THE DATA Block Start

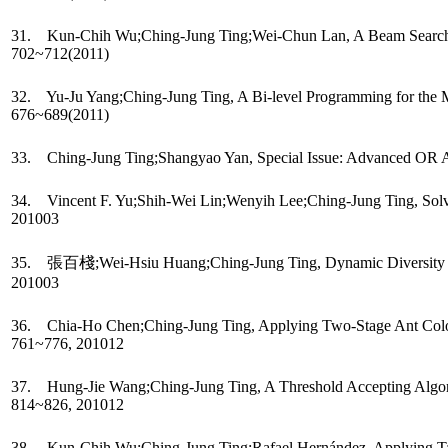
31. Kun-Chih Wu;Ching-Jung Ting;Wei-Chun Lan, A Beam Search Heur
702~712(2011)
32. Yu-Ju Yang;Ching-Jung Ting, A Bi-level Programming for the Mul
676~689(2011)
33. Ching-Jung Ting;Shangyao Yan, Special Issue: Advanced OR App
34. Vincent F. Yu;Shih-Wei Lin;Wenyih Lee;Ching-Jung Ting, Solvi
201003
35. 張百棧;Wei-Hsiu Huang;Ching-Jung Ting, Dynamic Diversity Cont
201003
36. Chia-Ho Chen;Ching-Jung Ting, Applying Two-Stage Ant Colony O
761~776, 201012
37. Hung-Jie Wang;Ching-Jung Ting, A Threshold Accepting Algorithm
814~826, 201012
38. Kun-Chih Wu;Ching-Jung Ting;Rafael Hernández, Applying Tabu Se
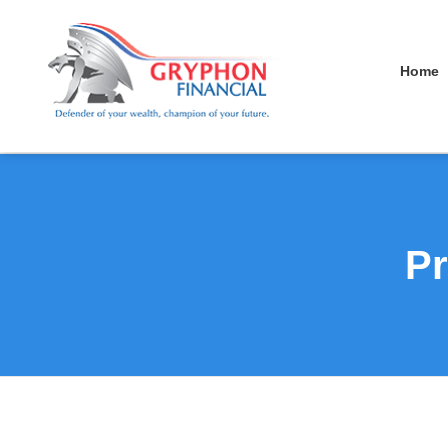
Home
Pr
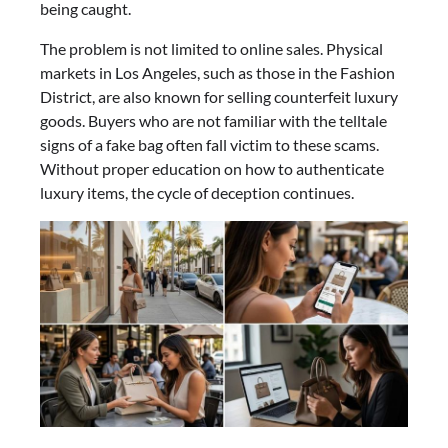
being caught.
The problem is not limited to online sales. Physical
markets in Los Angeles, such as those in the Fashion
District, are also known for selling counterfeit luxury
goods. Buyers who are not familiar with the telltale
signs of a fake bag often fall victim to these scams.
Without proper education on how to authenticate
luxury items, the cycle of deception continues.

THE DATA Block End

* EXERCISE INSTRUCTIONS:
Show every line of the data that includes the string "luxury".

* PROBLEM SOLUTION:
District, are also known for selling counterfeit luxury
luxury items, the cycle of deception continues.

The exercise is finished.